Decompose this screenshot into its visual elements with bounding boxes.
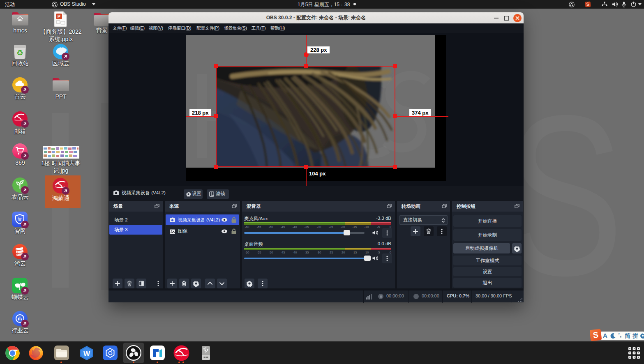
svg-text:P: P	[58, 14, 60, 19]
svg-text:W: W	[83, 350, 90, 358]
svg-text:♻: ♻	[16, 48, 23, 57]
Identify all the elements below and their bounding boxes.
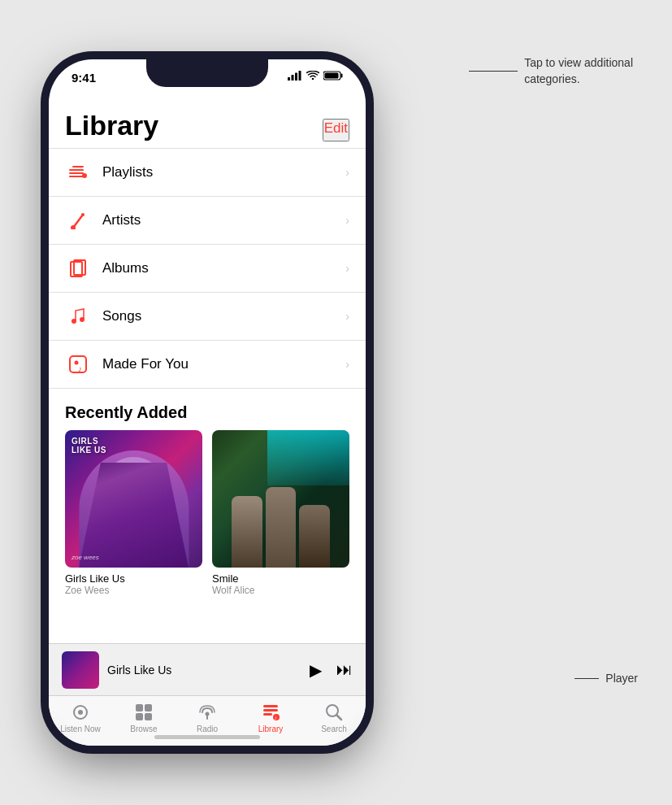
callout-player-line (574, 678, 599, 679)
search-icon (324, 703, 344, 722)
made-for-you-label: Made For You (102, 356, 345, 372)
svg-rect-25 (145, 704, 152, 711)
album-title: Smile (212, 572, 349, 585)
menu-item-albums[interactable]: Albums › (49, 245, 366, 293)
svg-rect-24 (136, 704, 143, 711)
svg-rect-5 (341, 74, 343, 78)
songs-label: Songs (102, 308, 345, 324)
tab-library[interactable]: ♪ Library (239, 703, 302, 733)
svg-text:♪: ♪ (78, 364, 82, 373)
player-song-title: Girls Like Us (107, 664, 301, 677)
callout-line (469, 71, 518, 72)
artist-icon (65, 207, 91, 233)
tab-library-label: Library (258, 724, 284, 733)
song-icon (65, 303, 91, 329)
artists-label: Artists (102, 212, 345, 228)
svg-point-14 (81, 213, 85, 216)
signal-icon (288, 71, 302, 80)
page-title: Library (65, 110, 158, 141)
playlists-label: Playlists (102, 164, 345, 181)
svg-point-18 (80, 317, 85, 322)
tab-listen-now-label: Listen Now (60, 724, 100, 733)
playlist-icon (65, 159, 91, 185)
home-indicator (154, 735, 260, 739)
menu-list: Playlists › Artists › (49, 148, 366, 389)
svg-rect-1 (292, 75, 294, 80)
tab-radio[interactable]: Radio (176, 703, 239, 733)
radio-icon (197, 703, 217, 722)
artists-chevron: › (345, 214, 349, 227)
player-thumbnail (62, 651, 99, 689)
tab-listen-now[interactable]: Listen Now (49, 703, 112, 733)
edit-button[interactable]: Edit (323, 119, 349, 141)
status-time: 9:41 (72, 71, 96, 85)
tab-browse-label: Browse (130, 724, 157, 733)
recently-added-header: Recently Added (49, 389, 366, 430)
library-icon: ♪ (261, 703, 280, 722)
album-grid: GIRLSLIKE US zoe wees Girls Like Us Zoe … (49, 430, 366, 596)
playlists-chevron: › (345, 166, 349, 179)
phone-shell: 9:41 (49, 59, 366, 746)
album-icon (65, 255, 91, 281)
svg-rect-27 (145, 713, 152, 720)
svg-rect-6 (325, 73, 339, 79)
scene: Tap to view additionalcategories. Player… (0, 0, 672, 805)
made-for-you-icon: ♪ (65, 351, 91, 377)
player-callout: Player (574, 672, 638, 685)
smile-figure-1 (232, 496, 262, 568)
album-item-girls-like-us[interactable]: GIRLSLIKE US zoe wees Girls Like Us Zoe … (65, 430, 202, 596)
menu-item-made-for-you[interactable]: ♪ Made For You › (49, 341, 366, 389)
tab-radio-label: Radio (197, 724, 218, 733)
svg-point-11 (82, 173, 87, 178)
svg-rect-2 (295, 73, 297, 81)
svg-rect-32 (263, 713, 272, 716)
library-header: Library Edit (49, 100, 366, 148)
skip-forward-button[interactable]: ⏭ (336, 660, 353, 679)
svg-point-17 (72, 319, 76, 324)
made-for-you-chevron: › (345, 358, 349, 371)
svg-rect-7 (72, 166, 84, 168)
svg-rect-8 (69, 169, 84, 171)
menu-item-artists[interactable]: Artists › (49, 197, 366, 245)
listen-now-icon (71, 703, 90, 722)
albums-chevron: › (345, 262, 349, 275)
songs-chevron: › (345, 310, 349, 323)
album-art-smile (212, 430, 349, 568)
player-thumb-art (62, 651, 99, 689)
callout-edit-text: Tap to view additionalcategories. (524, 55, 633, 87)
screen-content: Library Edit Playlists (49, 100, 366, 746)
svg-rect-31 (263, 709, 278, 711)
svg-point-23 (78, 710, 83, 715)
battery-icon (323, 71, 343, 80)
svg-rect-3 (299, 71, 301, 80)
player-controls: ▶ ⏭ (310, 660, 353, 680)
album-title: Girls Like Us (65, 572, 202, 585)
callout-player-text: Player (605, 672, 638, 685)
smile-figures (226, 478, 336, 568)
svg-rect-9 (69, 172, 84, 174)
svg-line-36 (337, 716, 342, 720)
album-artist: Wolf Alice (212, 585, 349, 596)
browse-icon (134, 703, 154, 722)
album-art-artist-text: zoe wees (72, 554, 99, 561)
hair (79, 463, 189, 568)
svg-rect-10 (69, 176, 84, 177)
album-item-smile[interactable]: Smile Wolf Alice (212, 430, 349, 596)
svg-text:♪: ♪ (275, 715, 278, 720)
tab-search-label: Search (321, 724, 347, 733)
tab-search[interactable]: Search (302, 703, 366, 733)
smile-figure-2 (266, 487, 297, 568)
albums-label: Albums (102, 260, 345, 276)
play-button[interactable]: ▶ (310, 660, 322, 680)
tab-browse[interactable]: Browse (112, 703, 176, 733)
album-artist: Zoe Wees (65, 585, 202, 596)
menu-item-playlists[interactable]: Playlists › (49, 149, 366, 197)
album-art-girls-like-us: GIRLSLIKE US zoe wees (65, 430, 202, 568)
status-icons (288, 71, 343, 80)
svg-rect-26 (136, 713, 143, 720)
edit-callout: Tap to view additionalcategories. (469, 55, 633, 87)
girl-silhouette (79, 450, 189, 568)
notch (146, 59, 268, 87)
player-bar[interactable]: Girls Like Us ▶ ⏭ (49, 643, 366, 695)
menu-item-songs[interactable]: Songs › (49, 293, 366, 341)
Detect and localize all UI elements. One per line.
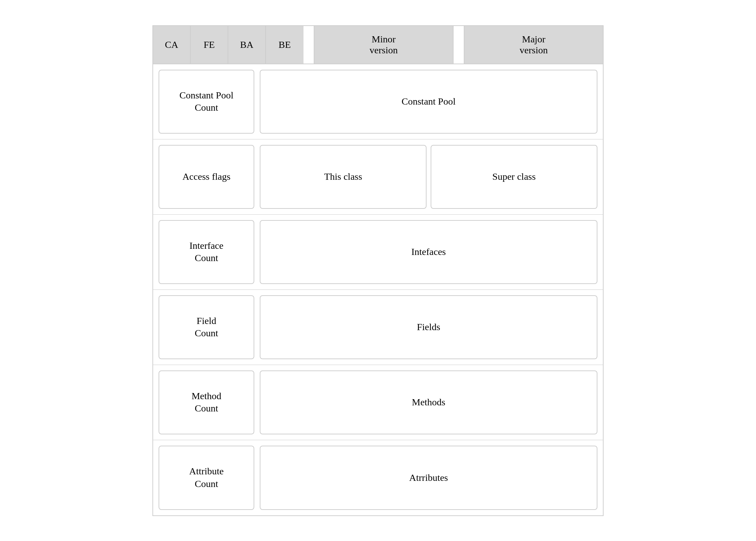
interface-count-row: InterfaceCount Intefaces bbox=[153, 215, 603, 290]
access-flags-row: Access flags This class Super class bbox=[153, 139, 603, 215]
constant-pool-cell: Constant Pool bbox=[260, 70, 597, 134]
interface-right: Intefaces bbox=[258, 215, 603, 289]
header-major-spacer bbox=[454, 26, 464, 64]
attributes-right: Atrributes bbox=[258, 440, 603, 515]
access-flags-right: This class Super class bbox=[258, 139, 603, 214]
magic-fe: FE bbox=[191, 26, 228, 64]
method-count-row: MethodCount Methods bbox=[153, 365, 603, 440]
magic-be: BE bbox=[266, 26, 303, 64]
constant-pool-count-label: Constant PoolCount bbox=[159, 70, 254, 134]
methods-right: Methods bbox=[258, 365, 603, 440]
constant-pool-right: Constant Pool bbox=[258, 64, 603, 139]
magic-ca: CA bbox=[153, 26, 191, 64]
interfaces-cell: Intefaces bbox=[260, 220, 597, 284]
fields-cell: Fields bbox=[260, 295, 597, 359]
method-count-label: MethodCount bbox=[159, 370, 254, 434]
constant-pool-row: Constant PoolCount Constant Pool bbox=[153, 64, 603, 139]
major-version-header: Majorversion bbox=[464, 26, 603, 64]
fields-right: Fields bbox=[258, 290, 603, 365]
attribute-count-row: AttributeCount Atrributes bbox=[153, 440, 603, 515]
field-count-row: FieldCount Fields bbox=[153, 290, 603, 365]
attributes-cell: Atrributes bbox=[260, 446, 597, 510]
access-flags-label: Access flags bbox=[159, 145, 254, 209]
methods-cell: Methods bbox=[260, 370, 597, 434]
minor-version-header: Minorversion bbox=[314, 26, 454, 64]
interface-count-label: InterfaceCount bbox=[159, 220, 254, 284]
header-spacer bbox=[303, 26, 314, 64]
diagram-container: CA FE BA BE Minorversion Majorversion Co… bbox=[152, 25, 604, 516]
field-count-label: FieldCount bbox=[159, 295, 254, 359]
this-class-cell: This class bbox=[260, 145, 427, 209]
super-class-cell: Super class bbox=[431, 145, 597, 209]
magic-ba: BA bbox=[228, 26, 266, 64]
attribute-count-label: AttributeCount bbox=[159, 446, 254, 510]
header-row: CA FE BA BE Minorversion Majorversion bbox=[153, 26, 603, 64]
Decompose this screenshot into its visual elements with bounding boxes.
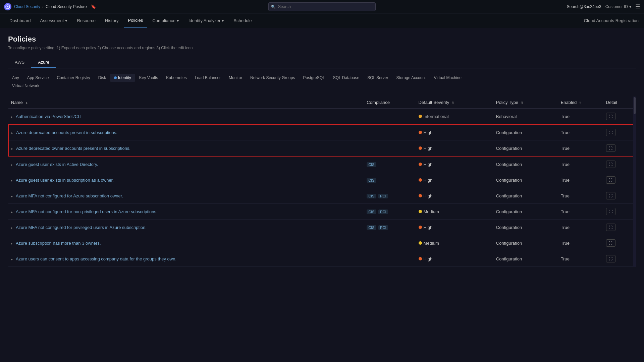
table-row[interactable]: ▸ Azure deprecated accounts present in s… [8,124,636,140]
detail-button[interactable]: ⛶ [606,161,615,168]
severity-dot [419,257,422,260]
compliance-cell: CIS PCI [364,188,416,204]
row-expander-icon[interactable]: ▸ [11,131,13,135]
filter-sql-database[interactable]: SQL Database [329,74,363,82]
detail-button[interactable]: ⛶ [606,113,615,120]
svg-point-1 [7,6,8,7]
nav-item-resource[interactable]: Resource [73,13,100,28]
nav-item-identity-analyzer[interactable]: Identity Analyzer ▾ [184,13,228,28]
col-policy-type[interactable]: Policy Type ⇅ [493,97,558,109]
col-default-severity[interactable]: Default Severity ⇅ [416,97,493,109]
policy-type-cell: Behavioral [493,109,558,125]
scrollbar-thumb[interactable] [634,97,636,114]
cloud-accounts-registration-link[interactable]: Cloud Accounts Registration [584,18,639,23]
name-sort-icon: ▲ [25,102,28,104]
filter-disk[interactable]: Disk [94,74,110,82]
nav-item-compliance[interactable]: Compliance ▾ [148,13,183,28]
filter-postgresql[interactable]: PostgreSQL [299,74,329,82]
assessment-chevron: ▾ [65,18,67,23]
bookmark-icon[interactable]: 🔖 [91,4,96,9]
table-row[interactable]: ▸ Authentication via PowerShell/CLI Info… [8,109,636,125]
filter-any[interactable]: Any [8,74,23,82]
scrollbar-track[interactable] [633,97,636,267]
detail-button[interactable]: ⛶ [606,224,615,231]
row-expander-icon[interactable]: ▸ [11,257,13,261]
row-expander-icon[interactable]: ▸ [11,194,13,198]
nav-item-assessment[interactable]: Assessment ▾ [36,13,72,28]
detail-button[interactable]: ⛶ [606,255,615,262]
policy-type-cell: Configuration [493,220,558,235]
severity-dot [419,241,422,245]
severity-cell: High [416,124,493,140]
detail-cell: ⛶ [603,204,636,220]
tab-azure[interactable]: Azure [31,57,56,68]
policy-name-cell: ▸ Azure MFA not configured for Azure sub… [8,188,364,204]
search-input[interactable] [268,2,376,11]
detail-button[interactable]: ⛶ [606,176,615,184]
filter-virtual-network[interactable]: Virtual Network [8,82,43,90]
filter-monitor[interactable]: Monitor [225,74,246,82]
policy-type-cell: Configuration [493,124,558,140]
filter-container-registry[interactable]: Container Registry [53,74,94,82]
row-expander-icon[interactable]: ▸ [11,210,13,214]
detail-button[interactable]: ⛶ [606,208,615,215]
customer-id-button[interactable]: Customer ID ▾ [605,4,631,9]
table-row[interactable]: ▸ Azure guest user exists in Active Dire… [8,156,636,172]
table-row[interactable]: ▸ Azure subscription has more than 3 own… [8,235,636,251]
compliance-cell: CIS PCI [364,204,416,220]
nav-item-dashboard[interactable]: Dashboard [5,13,35,28]
detail-button[interactable]: ⛶ [606,239,615,247]
row-expander-icon[interactable]: ▸ [11,115,13,119]
filter-network-security-groups[interactable]: Network Security Groups [246,74,299,82]
filter-identity[interactable]: Identity [110,74,135,82]
tab-aws[interactable]: AWS [8,57,31,68]
nav-item-schedule[interactable]: Schedule [229,13,256,28]
nav-item-policies[interactable]: Policies [124,13,147,28]
policy-name-cell: ▸ Azure users can consent to apps access… [8,251,364,267]
row-expander-icon[interactable]: ▸ [11,179,13,182]
filter-key-vaults[interactable]: Key Vaults [135,74,162,82]
detail-button[interactable]: ⛶ [606,129,615,136]
row-expander-icon[interactable]: ▸ [11,163,13,167]
col-name[interactable]: Name ▲ [8,97,364,109]
row-expander-icon[interactable]: ▸ [11,147,13,150]
compliance-tag-cis: CIS [367,225,376,230]
enabled-cell: True [558,188,603,204]
table-row[interactable]: ▸ Azure deprecated owner accounts presen… [8,140,636,157]
table-row[interactable]: ▸ Azure guest user exists in subscriptio… [8,172,636,188]
compliance-tag-cis: CIS [367,178,376,183]
filter-kubernetes[interactable]: Kubernetes [162,74,191,82]
detail-button[interactable]: ⛶ [606,144,615,152]
cloud-tabs: AWS Azure [8,57,636,68]
logo-icon[interactable] [4,3,11,10]
filter-app-service[interactable]: App Service [23,74,53,82]
col-enabled[interactable]: Enabled ⇅ [558,97,603,109]
compliance-cell [364,124,416,140]
table-row[interactable]: ▸ Azure MFA not configured for Azure sub… [8,188,636,204]
severity-dot [419,226,422,229]
table-header-row: Name ▲ Compliance Default Severity ⇅ Pol… [8,97,636,109]
detail-cell: ⛶ [603,235,636,251]
detail-button[interactable]: ⛶ [606,192,615,199]
policy-name-cell: ▸ Azure MFA not configured for non-privi… [8,204,364,220]
compliance-tag-cis: CIS [367,194,376,198]
row-expander-icon[interactable]: ▸ [11,226,13,230]
policy-name-cell: ▸ Azure deprecated accounts present in s… [8,124,364,140]
detail-cell: ⛶ [603,220,636,235]
table-row[interactable]: ▸ Azure users can consent to apps access… [8,251,636,267]
compliance-tag-pci: PCI [378,194,388,198]
topbar-right: Search@3ac24be3 Customer ID ▾ ☰ [567,3,640,10]
nav-item-history[interactable]: History [101,13,122,28]
messages-icon[interactable]: ☰ [635,3,640,10]
breadcrumb-root[interactable]: Cloud Security [14,4,40,9]
table-row[interactable]: ▸ Azure MFA not configured for privilege… [8,220,636,235]
filter-storage-account[interactable]: Storage Account [392,74,430,82]
filter-virtual-machine[interactable]: Virtual Machine [430,74,466,82]
identity-active-dot [114,76,117,79]
severity-cell: High [416,251,493,267]
policy-table: Name ▲ Compliance Default Severity ⇅ Pol… [8,97,636,267]
filter-load-balancer[interactable]: Load Balancer [191,74,225,82]
row-expander-icon[interactable]: ▸ [11,242,13,245]
table-row[interactable]: ▸ Azure MFA not configured for non-privi… [8,204,636,220]
filter-sql-server[interactable]: SQL Server [363,74,392,82]
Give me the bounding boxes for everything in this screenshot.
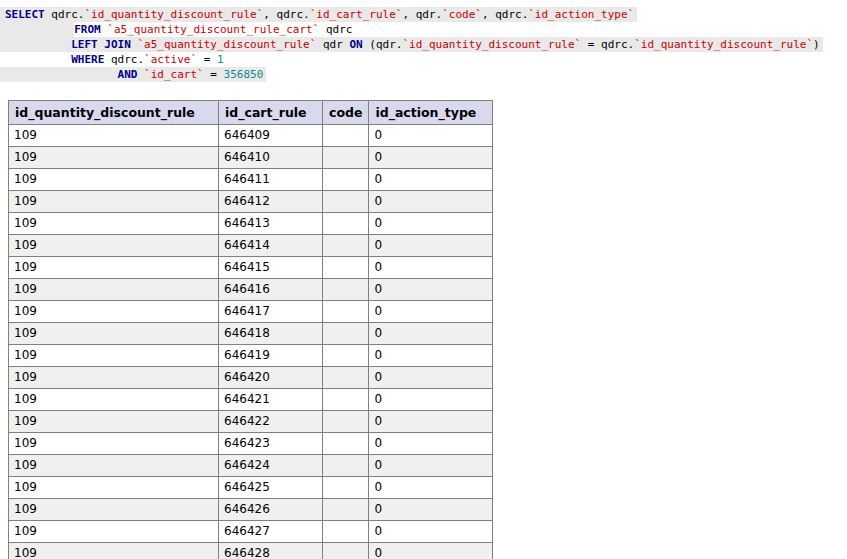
- table-cell: 646418: [219, 323, 323, 345]
- sql-token-tx: = qdrc.: [581, 38, 634, 51]
- table-cell: 109: [9, 279, 219, 301]
- results-table: id_quantity_discount_ruleid_cart_rulecod…: [8, 100, 493, 559]
- table-cell: 109: [9, 169, 219, 191]
- table-cell: 0: [369, 191, 493, 213]
- table-row: 1096464280: [9, 543, 493, 559]
- table-cell: 109: [9, 191, 219, 213]
- sql-token-tx: =: [197, 53, 217, 66]
- sql-token-tx: qdr: [316, 38, 349, 51]
- table-cell: 0: [369, 125, 493, 147]
- table-cell: 646413: [219, 213, 323, 235]
- table-cell: 109: [9, 455, 219, 477]
- sql-token-id: `active`: [144, 53, 197, 66]
- table-cell: [323, 301, 369, 323]
- table-cell: 109: [9, 521, 219, 543]
- table-cell: [323, 367, 369, 389]
- table-cell: 646428: [219, 543, 323, 559]
- table-cell: [323, 235, 369, 257]
- table-cell: 109: [9, 543, 219, 559]
- table-row: 1096464090: [9, 125, 493, 147]
- table-cell: 0: [369, 257, 493, 279]
- table-cell: 109: [9, 301, 219, 323]
- sql-token-kw: FROM: [74, 23, 101, 36]
- table-cell: 646422: [219, 411, 323, 433]
- table-cell: 109: [9, 213, 219, 235]
- table-row: 1096464140: [9, 235, 493, 257]
- sql-token-id: `id_action_type`: [528, 8, 634, 21]
- sql-token-tx: qdrc: [319, 23, 352, 36]
- sql-token-tx: ): [813, 38, 820, 51]
- sql-token-tx: , qdrc.: [263, 8, 309, 21]
- sql-token-id: `id_quantity_discount_rule`: [634, 38, 813, 51]
- table-cell: 109: [9, 389, 219, 411]
- table-cell: 0: [369, 433, 493, 455]
- table-cell: 0: [369, 499, 493, 521]
- table-cell: [323, 499, 369, 521]
- table-cell: [323, 279, 369, 301]
- table-row: 1096464220: [9, 411, 493, 433]
- table-row: 1096464160: [9, 279, 493, 301]
- table-cell: 109: [9, 411, 219, 433]
- results-table-header: id_quantity_discount_ruleid_cart_rulecod…: [9, 101, 493, 125]
- sql-token-tx: qdrc.: [104, 53, 144, 66]
- table-cell: 0: [369, 367, 493, 389]
- sql-token-kw: ON: [349, 38, 362, 51]
- sql-token-id: `id_cart`: [144, 68, 204, 81]
- table-cell: 646409: [219, 125, 323, 147]
- table-row: 1096464180: [9, 323, 493, 345]
- table-cell: 0: [369, 477, 493, 499]
- table-cell: 646419: [219, 345, 323, 367]
- table-cell: 0: [369, 389, 493, 411]
- table-cell: 646414: [219, 235, 323, 257]
- table-row: 1096464100: [9, 147, 493, 169]
- table-cell: [323, 257, 369, 279]
- table-cell: 646427: [219, 521, 323, 543]
- sql-token-num: 1: [217, 53, 224, 66]
- table-cell: 0: [369, 521, 493, 543]
- table-cell: [323, 345, 369, 367]
- table-cell: 646416: [219, 279, 323, 301]
- table-cell: [323, 411, 369, 433]
- table-cell: 109: [9, 433, 219, 455]
- table-cell: 646412: [219, 191, 323, 213]
- table-cell: 109: [9, 125, 219, 147]
- table-row: 1096464150: [9, 257, 493, 279]
- table-cell: [323, 543, 369, 559]
- table-cell: 109: [9, 257, 219, 279]
- sql-line: AND `id_cart` = 356850: [0, 67, 847, 82]
- table-cell: 646415: [219, 257, 323, 279]
- table-row: 1096464230: [9, 433, 493, 455]
- column-header-id_action_type: id_action_type: [369, 101, 493, 125]
- table-cell: [323, 147, 369, 169]
- table-row: 1096464110: [9, 169, 493, 191]
- table-cell: 0: [369, 235, 493, 257]
- table-cell: 646425: [219, 477, 323, 499]
- column-header-id_quantity_discount_rule: id_quantity_discount_rule: [9, 101, 219, 125]
- column-header-code: code: [323, 101, 369, 125]
- sql-token-kw: AND: [118, 68, 138, 81]
- sql-token-id: `a5_quantity_discount_rule_cart`: [107, 23, 319, 36]
- sql-token-kw: SELECT: [5, 8, 45, 21]
- sql-line: LEFT JOIN `a5_quantity_discount_rule` qd…: [0, 37, 847, 52]
- table-cell: 0: [369, 213, 493, 235]
- table-cell: [323, 455, 369, 477]
- table-row: 1096464260: [9, 499, 493, 521]
- table-cell: 0: [369, 411, 493, 433]
- table-cell: [323, 477, 369, 499]
- sql-token-tx: =: [204, 68, 224, 81]
- table-row: 1096464200: [9, 367, 493, 389]
- table-row: 1096464250: [9, 477, 493, 499]
- table-row: 1096464120: [9, 191, 493, 213]
- table-cell: 646420: [219, 367, 323, 389]
- table-cell: 109: [9, 345, 219, 367]
- sql-query: SELECT qdrc.`id_quantity_discount_rule`,…: [0, 0, 847, 82]
- table-cell: 646423: [219, 433, 323, 455]
- table-row: 1096464270: [9, 521, 493, 543]
- sql-token-id: `id_quantity_discount_rule`: [85, 8, 264, 21]
- table-row: 1096464130: [9, 213, 493, 235]
- table-cell: 0: [369, 147, 493, 169]
- table-cell: [323, 213, 369, 235]
- sql-token-id: `code`: [442, 8, 482, 21]
- table-cell: 0: [369, 301, 493, 323]
- sql-token-tx: , qdrc.: [482, 8, 528, 21]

#### What you should do:
Go through the entries and report every line with the string "point".

#### Exercise solution:
svg-point-14 (81, 213, 85, 216)
svg-point-18 (80, 317, 85, 322)
svg-point-11 (82, 173, 87, 178)
svg-point-17 (72, 319, 76, 324)
svg-point-23 (78, 710, 83, 715)
svg-point-1 [7,6,8,7]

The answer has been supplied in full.